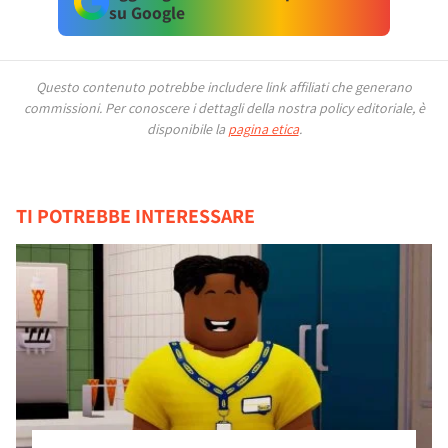
su Google
Questo contenuto potrebbe includere link affiliati che generano
commissioni.
Per conoscere i dettagli della nostra policy editoriale, è
disponibile la
pagina etica
.
TI POTREBBE INTERESSARE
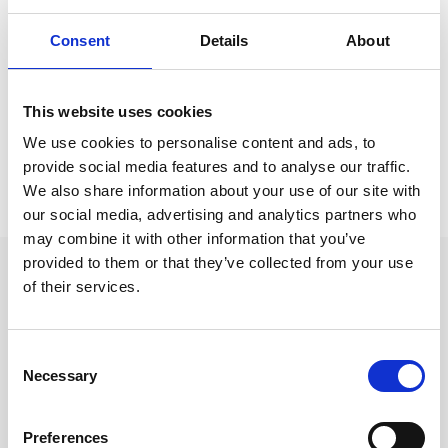
Kalendrar & almanackor för 2027 /
Veckokalender
Consent
Details
About
Kalendrar & almanackor för 2027 /
Kontorskalender
Kalendrar & almanackor för 2027 /
Burde kalender
This website uses cookies
We use cookies to personalise content and ads, to
provide social media features and to analyse our traffic.
Prishistorik
We also share information about your use of our site with
Lägsta pris senaste 30 dagarna är 199 kr (2026-08-08)
our social media, advertising and analytics partners who
may combine it with other information that you’ve
provided to them or that they’ve collected from your use
Andra tittade även på
of their services.
Consent
Necessary
Selection
Preferences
==================================================
• **Exercise goal**: Gather all lines with the string "that" from the data.

• **Result for this exercise**:
may combine it with other information that you’ve
provided to them or that they’ve collected from your use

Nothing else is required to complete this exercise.